Grease 2 baking sheets.
Drain blueberries; set aside.
Combine muffin mix, flour, butter and eggs just until combined in large bowl.
Fold in 1-1/2 cups morsels and drained blueberries with floured hands.
Shape half of the dough into a 12inch long roll (dough may be sticky).
Place on a prepared cookie sheet; flatten slightly until about 2 inches wide.
Repeat with remaining dough.
Bake for about 25 minutes or until a wooded toothpick inserted near the centers comes out clean.
Cool on baking sheets on wire rack for 1 hour.
Cut each roll diagonally into 3/4 inch slices with serrared knife.
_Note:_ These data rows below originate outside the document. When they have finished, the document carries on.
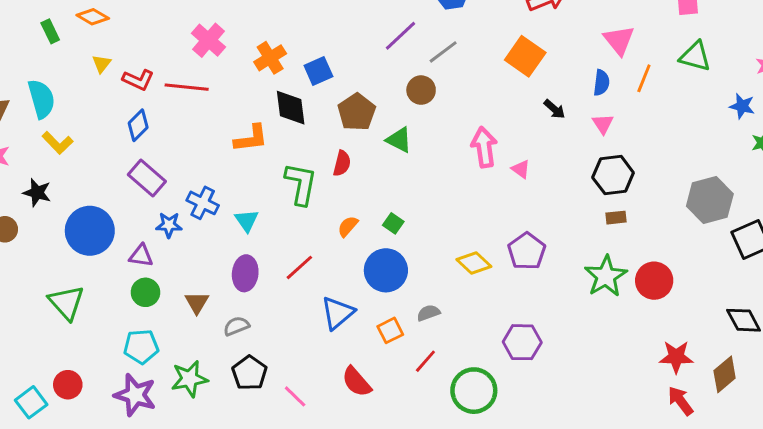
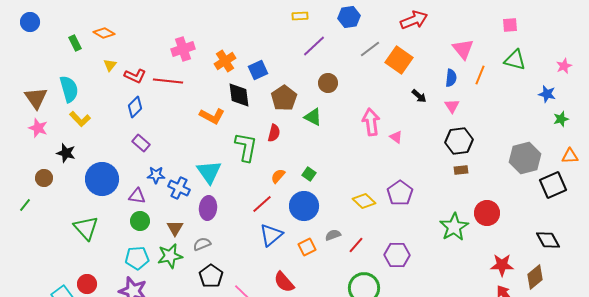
pink cross: (209, 40) -> (183, 49), turned 30
gray line: (443, 52) -> (370, 49), moved
orange L-shape: (251, 138) -> (212, 116), turned 35
purple rectangle: (147, 178) -> (141, 143), size x0.7
blue cross: (203, 203) -> (179, 188), moved
cyan triangle: (247, 220) -> (209, 172), size x1.5
red line: (299, 267) -> (262, 204), moved
green star: (606, 276) -> (454, 227), moved
red line: (425, 361) -> (356, 245), moved
green star: (189, 379) -> (170, 256), moved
Place slices, cut sides down on ungreased baking sheets.
Bake for 10 minutes.
Turn slices over and bake 6-8 minute more or until light brown, (do not overbake).
Transfer to wire racks and let cool.
Place remaining morsels in small heavy-duty plastic bag.
Microwave on High (100%) power for 20 seconds, knead bag to mix.
Microwave at additional 10-second intervals, kneading until smooth.
Cut a small hole in corner of bag; squeeze to drizzle biscotti.
Let stand until drizzle is set.
Store in an airtight container at room temperature up to 24 hours or freeze up to 3 months for longer storage.